* _WHAT IS NEEDED_
If an entry below contains an image, drop the image and retype the rest exactly.
***
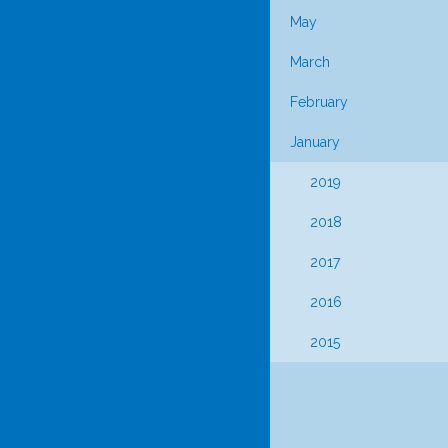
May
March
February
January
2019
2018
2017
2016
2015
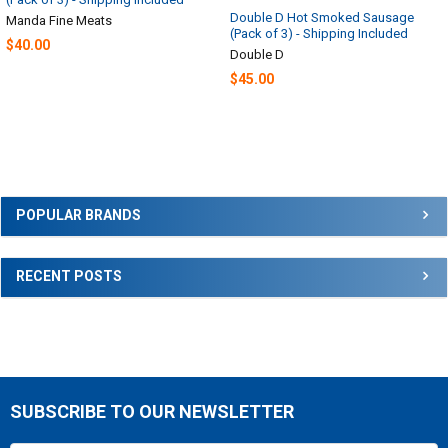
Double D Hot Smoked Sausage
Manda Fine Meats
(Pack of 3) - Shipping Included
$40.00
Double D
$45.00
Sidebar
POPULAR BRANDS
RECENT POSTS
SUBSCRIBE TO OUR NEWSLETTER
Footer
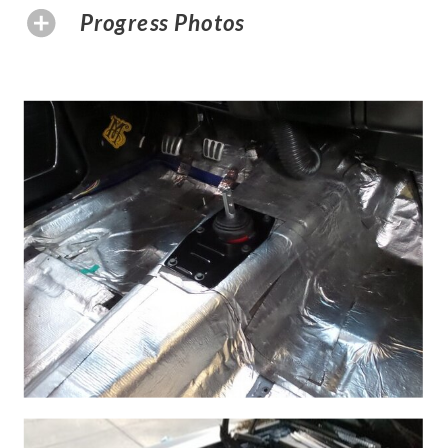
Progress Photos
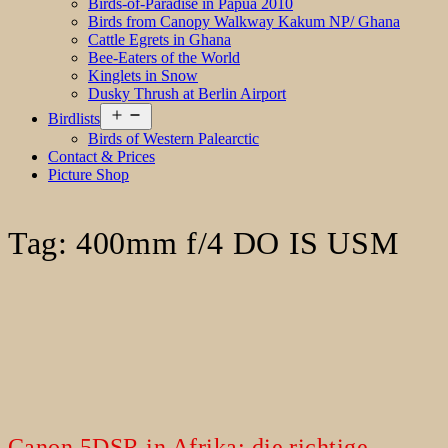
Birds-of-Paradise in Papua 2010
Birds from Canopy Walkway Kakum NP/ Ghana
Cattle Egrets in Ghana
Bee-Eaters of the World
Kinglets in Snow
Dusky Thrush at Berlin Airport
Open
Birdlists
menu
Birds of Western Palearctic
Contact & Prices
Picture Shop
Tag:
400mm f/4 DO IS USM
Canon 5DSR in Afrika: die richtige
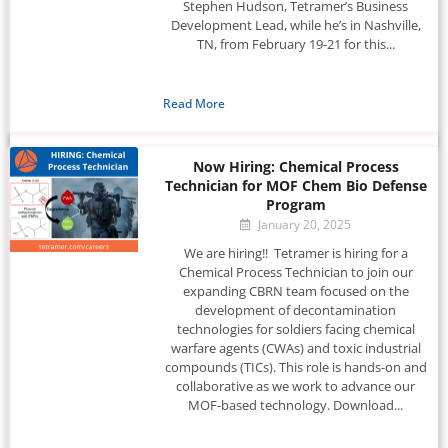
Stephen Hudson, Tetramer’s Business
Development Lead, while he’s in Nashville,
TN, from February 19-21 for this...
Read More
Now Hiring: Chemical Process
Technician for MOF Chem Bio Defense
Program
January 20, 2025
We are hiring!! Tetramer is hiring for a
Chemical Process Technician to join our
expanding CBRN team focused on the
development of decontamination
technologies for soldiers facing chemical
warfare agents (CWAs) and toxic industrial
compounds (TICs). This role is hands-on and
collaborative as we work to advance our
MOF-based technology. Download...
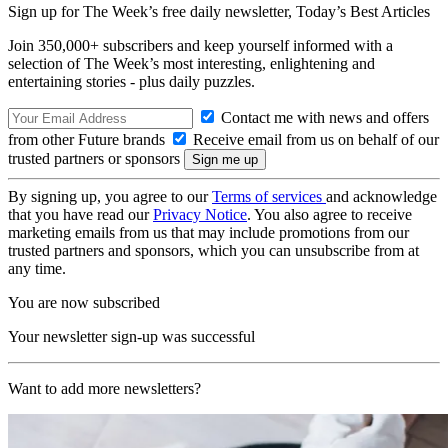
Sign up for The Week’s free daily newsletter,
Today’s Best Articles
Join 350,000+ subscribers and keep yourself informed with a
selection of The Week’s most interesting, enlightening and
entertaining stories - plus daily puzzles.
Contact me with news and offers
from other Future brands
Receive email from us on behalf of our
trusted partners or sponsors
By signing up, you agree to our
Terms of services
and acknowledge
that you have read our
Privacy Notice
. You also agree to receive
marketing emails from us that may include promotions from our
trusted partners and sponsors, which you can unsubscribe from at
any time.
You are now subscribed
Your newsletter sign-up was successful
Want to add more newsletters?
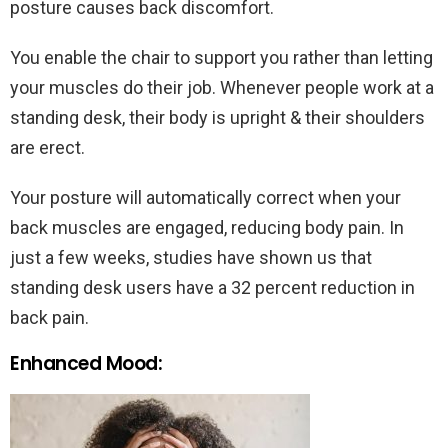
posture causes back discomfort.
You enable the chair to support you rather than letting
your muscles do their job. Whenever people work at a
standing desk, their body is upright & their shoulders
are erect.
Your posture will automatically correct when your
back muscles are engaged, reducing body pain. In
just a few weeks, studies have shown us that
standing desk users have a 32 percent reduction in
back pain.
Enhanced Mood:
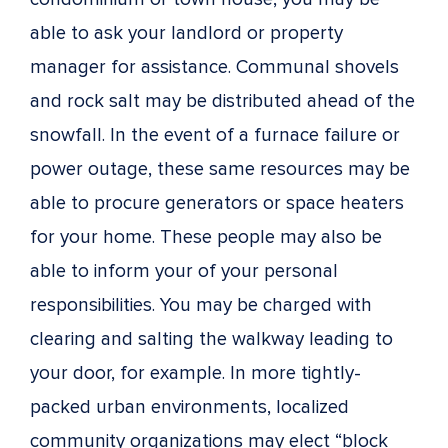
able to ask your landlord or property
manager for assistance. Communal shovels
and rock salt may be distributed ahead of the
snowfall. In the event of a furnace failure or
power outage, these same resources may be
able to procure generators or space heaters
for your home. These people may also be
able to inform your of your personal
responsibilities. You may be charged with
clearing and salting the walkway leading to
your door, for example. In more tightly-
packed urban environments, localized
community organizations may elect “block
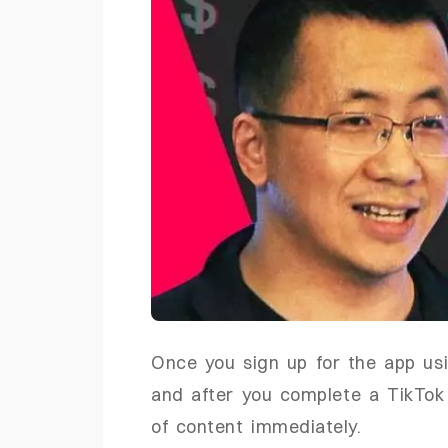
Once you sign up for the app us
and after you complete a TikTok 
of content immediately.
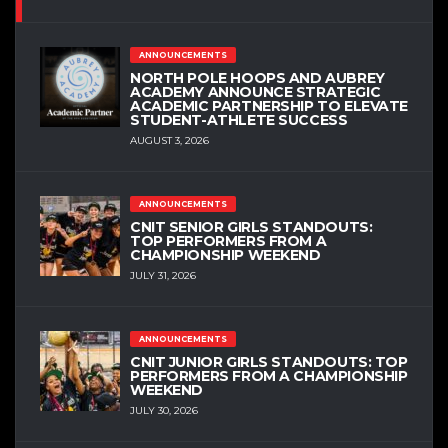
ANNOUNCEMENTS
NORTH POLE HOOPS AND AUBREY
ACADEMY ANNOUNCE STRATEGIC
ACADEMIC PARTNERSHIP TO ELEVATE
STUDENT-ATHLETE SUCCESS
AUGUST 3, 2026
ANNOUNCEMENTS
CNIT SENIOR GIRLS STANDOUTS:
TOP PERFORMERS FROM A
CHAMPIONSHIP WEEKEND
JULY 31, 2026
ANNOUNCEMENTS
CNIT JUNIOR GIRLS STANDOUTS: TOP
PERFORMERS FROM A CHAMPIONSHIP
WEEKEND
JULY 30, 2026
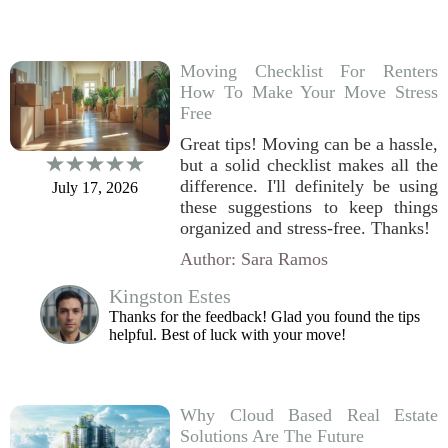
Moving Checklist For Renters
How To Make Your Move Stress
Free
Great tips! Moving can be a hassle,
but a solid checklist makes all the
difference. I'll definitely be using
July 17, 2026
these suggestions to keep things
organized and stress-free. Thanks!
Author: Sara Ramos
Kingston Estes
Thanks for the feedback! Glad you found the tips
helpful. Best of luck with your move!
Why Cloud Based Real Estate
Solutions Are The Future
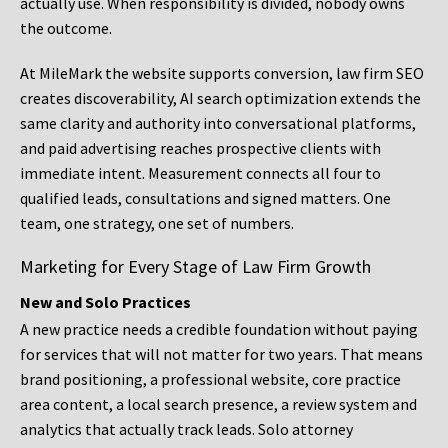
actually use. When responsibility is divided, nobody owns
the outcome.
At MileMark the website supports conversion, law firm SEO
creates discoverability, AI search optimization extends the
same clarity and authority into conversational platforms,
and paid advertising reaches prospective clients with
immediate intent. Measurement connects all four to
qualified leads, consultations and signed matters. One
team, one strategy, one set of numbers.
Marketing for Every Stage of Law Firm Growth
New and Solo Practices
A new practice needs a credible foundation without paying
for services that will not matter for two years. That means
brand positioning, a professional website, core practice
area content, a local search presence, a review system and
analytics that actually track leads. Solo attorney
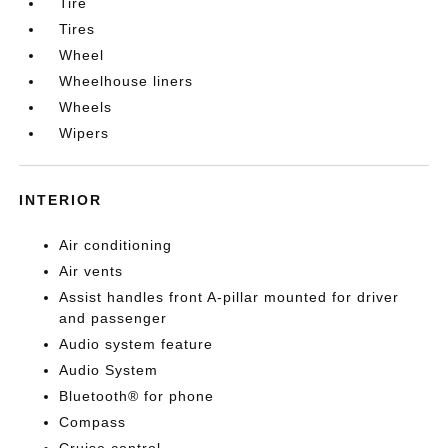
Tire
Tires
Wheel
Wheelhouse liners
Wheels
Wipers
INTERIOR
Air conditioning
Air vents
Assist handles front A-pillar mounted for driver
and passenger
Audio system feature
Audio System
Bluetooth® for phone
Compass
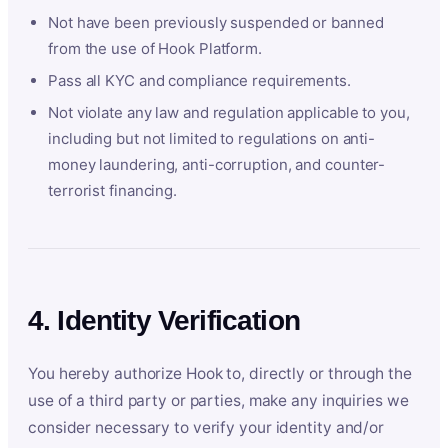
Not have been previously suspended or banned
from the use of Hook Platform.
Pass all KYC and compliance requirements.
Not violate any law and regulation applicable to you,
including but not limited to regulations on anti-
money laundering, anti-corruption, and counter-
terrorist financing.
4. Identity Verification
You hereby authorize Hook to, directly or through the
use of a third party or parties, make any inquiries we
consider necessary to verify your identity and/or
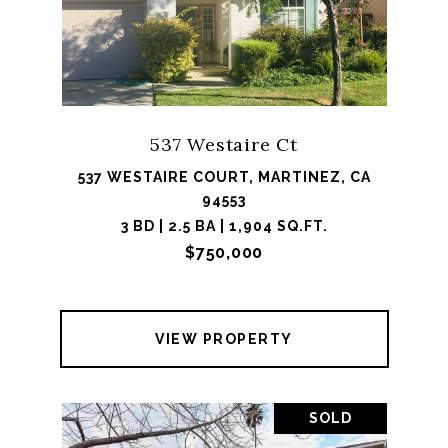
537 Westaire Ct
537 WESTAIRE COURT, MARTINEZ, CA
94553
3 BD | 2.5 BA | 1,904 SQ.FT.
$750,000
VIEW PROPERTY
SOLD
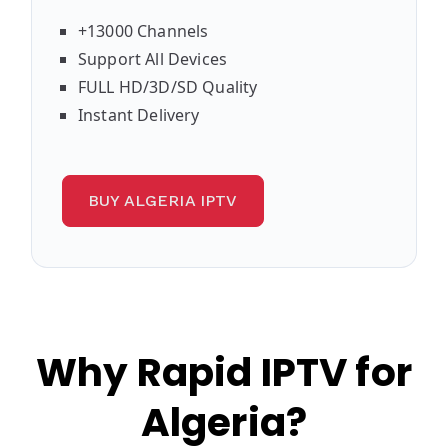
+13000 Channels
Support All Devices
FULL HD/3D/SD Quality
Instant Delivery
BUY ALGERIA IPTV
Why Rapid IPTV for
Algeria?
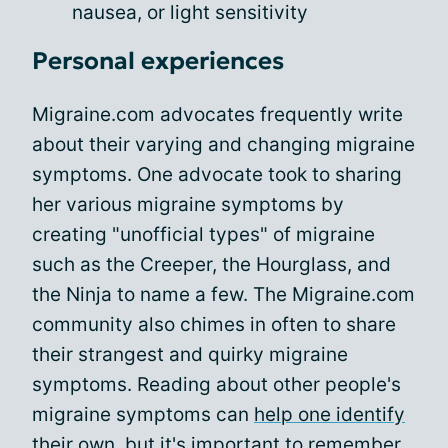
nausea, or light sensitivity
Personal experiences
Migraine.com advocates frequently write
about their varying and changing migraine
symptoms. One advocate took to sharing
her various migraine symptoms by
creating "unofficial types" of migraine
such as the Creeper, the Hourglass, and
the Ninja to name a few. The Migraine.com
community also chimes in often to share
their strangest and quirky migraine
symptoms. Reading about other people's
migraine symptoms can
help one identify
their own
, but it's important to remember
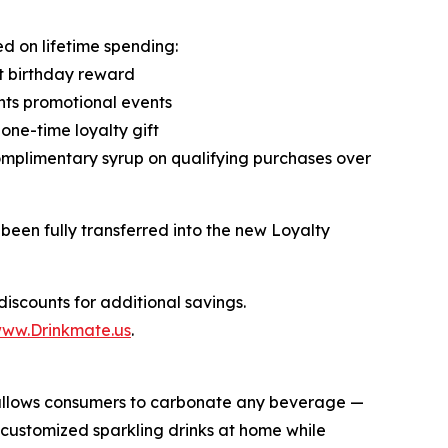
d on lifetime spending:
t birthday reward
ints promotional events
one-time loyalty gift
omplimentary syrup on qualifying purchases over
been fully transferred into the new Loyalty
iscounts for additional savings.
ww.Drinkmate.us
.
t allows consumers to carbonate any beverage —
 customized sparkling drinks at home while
***
* _TASK ANSWER_
May
March
February
January
2019
2018
2017
2016
2015
Double D Hot Smoked Sausage
Manda Fine Meats
(Pack of 3) - Shipping Included
$40.00
Double D
$45.00
Sidebar
POPULAR BRANDS
RECENT POSTS
SUBSCRIBE TO OUR NEWSLETTER
Footer
Progress Photos
Birds-of-Paradise in Papua 2010
Birds from Canopy Walkway Kakum NP/ Ghana
Cattle Egrets in Ghana
Bee-Eaters of the World
Kinglets in Snow
Dusky Thrush at Berlin Airport
Open
Birdlists
menu
Birds of Western Palearctic
Contact & Prices
Picture Shop
Tag:
400mm f/4 DO IS USM
Canon 5DSR in Afrika: die richtige
Stephen Hudson, Tetramer’s Business
Development Lead, while he’s in Nashville,
TN, from February 19-21 for this...
Read More
Now Hiring: Chemical Process
Technician for MOF Chem Bio Defense
Program
January 20, 2025
We are hiring!! Tetramer is hiring for a
Chemical Process Technician to join our
expanding CBRN team focused on the
development of decontamination
technologies for soldiers facing chemical
warfare agents (CWAs) and toxic industrial
compounds (TICs). This role is hands-on and
collaborative as we work to advance our
MOF-based technology. Download...
Sign up for The Week’s free daily newsletter,
Today’s Best Articles
Join 350,000+ subscribers and keep yourself informed with a
selection of The Week’s most interesting, enlightening and
entertaining stories - plus daily puzzles.
Contact me with news and offers
from other Future brands
Receive email from us on behalf of our
trusted partners or sponsors
By signing up, you agree to our
Terms of services
and acknowledge
that you have read our
Privacy Notice
. You also agree to receive
marketing emails from us that may include promotions from our
trusted partners and sponsors, which you can unsubscribe from at
any time.
You are now subscribed
Your newsletter sign-up was successful
Want to add more newsletters?
posture causes back discomfort.
You enable the chair to support you rather than letting
your muscles do their job. Whenever people work at a
standing desk, their body is upright & their shoulders
are erect.
Your posture will automatically correct when your
back muscles are engaged, reducing body pain. In
just a few weeks, studies have shown us that
standing desk users have a 32 percent reduction in
back pain.
Enhanced Mood:
able to ask your landlord or property
manager for assistance. Communal shovels
and rock salt may be distributed ahead of the
snowfall. In the event of a furnace failure or
power outage, these same resources may be
able to procure generators or space heaters
for your home. These people may also be
able to inform your of your personal
responsibilities. You may be charged with
clearing and salting the walkway leading to
your door, for example. In more tightly-
packed urban environments, localized
community organizations may elect “block
Once you sign up for the app us
and after you complete a TikTok 
of content immediately.
ANNOUNCEMENTS
NORTH POLE HOOPS AND AUBREY
ACADEMY ANNOUNCE STRATEGIC
ACADEMIC PARTNERSHIP TO ELEVATE
STUDENT-ATHLETE SUCCESS
AUGUST 3, 2026
ANNOUNCEMENTS
CNIT SENIOR GIRLS STANDOUTS:
TOP PERFORMERS FROM A
CHAMPIONSHIP WEEKEND
JULY 31, 2026
ANNOUNCEMENTS
CNIT JUNIOR GIRLS STANDOUTS: TOP
PERFORMERS FROM A CHAMPIONSHIP
WEEKEND
JULY 30, 2026
Moving Checklist For Renters
How To Make Your Move Stress
Free
Great tips! Moving can be a hassle,
but a solid checklist makes all the
difference. I'll definitely be using
July 17, 2026
these suggestions to keep things
organized and stress-free. Thanks!
Author: Sara Ramos
Kingston Estes
Thanks for the feedback! Glad you found the tips
helpful. Best of luck with your move!
Why Cloud Based Real Estate
Solutions Are The Future
actually use. When responsibility is divided, nobody owns
the outcome.
At MileMark the website supports conversion, law firm SEO
creates discoverability, AI search optimization extends the
same clarity and authority into conversational platforms,
and paid advertising reaches prospective clients with
immediate intent. Measurement connects all four to
qualified leads, consultations and signed matters. One
team, one strategy, one set of numbers.
Marketing for Every Stage of Law Firm Growth
New and Solo Practices
A new practice needs a credible foundation without paying
for services that will not matter for two years. That means
brand positioning, a professional website, core practice
area content, a local search presence, a review system and
analytics that actually track leads. Solo attorney
Tire
Tires
Wheel
Wheelhouse liners
Wheels
Wipers
INTERIOR
Air conditioning
Air vents
Assist handles front A-pillar mounted for driver
and passenger
Audio system feature
Audio System
Bluetooth® for phone
Compass
Not have been previously suspended or banned
from the use of Hook Platform.
Pass all KYC and compliance requirements.
Not violate any law and regulation applicable to you,
including but not limited to regulations on anti-
money laundering, anti-corruption, and counter-
terrorist financing.
4. Identity Verification
You hereby authorize Hook to, directly or through the
use of a third party or parties, make any inquiries we
consider necessary to verify your identity and/or
537 Westaire Ct
537 WESTAIRE COURT, MARTINEZ, CA
94553
3 BD | 2.5 BA | 1,904 SQ.FT.
$750,000
VIEW PROPERTY
SOLD
+13000 Channels
Support All Devices
FULL HD/3D/SD Quality
Instant Delivery
BUY ALGERIA IPTV
Why Rapid IPTV for
Algeria?
nausea, or light sensitivity
Personal experiences
Migraine.com advocates frequently write
about their varying and changing migraine
symptoms. One advocate took to sharing
her various migraine symptoms by
creating "unofficial types" of migraine
such as the Creeper, the Hourglass, and
the Ninja to name a few. The Migraine.com
community also chimes in often to share
their strangest and quirky migraine
symptoms. Reading about other people's
migraine symptoms can
help one identify
their own
, but it's important to remember
d on lifetime spending:
t birthday reward
ints promotional events
one-time loyalty gift
omplimentary syrup on qualifying purchases over
been fully transferred into the new Loyalty
iscounts for additional savings.
ww.Drinkmate.us
.
t allows consumers to carbonate any beverage —
 customized sparkling drinks at home while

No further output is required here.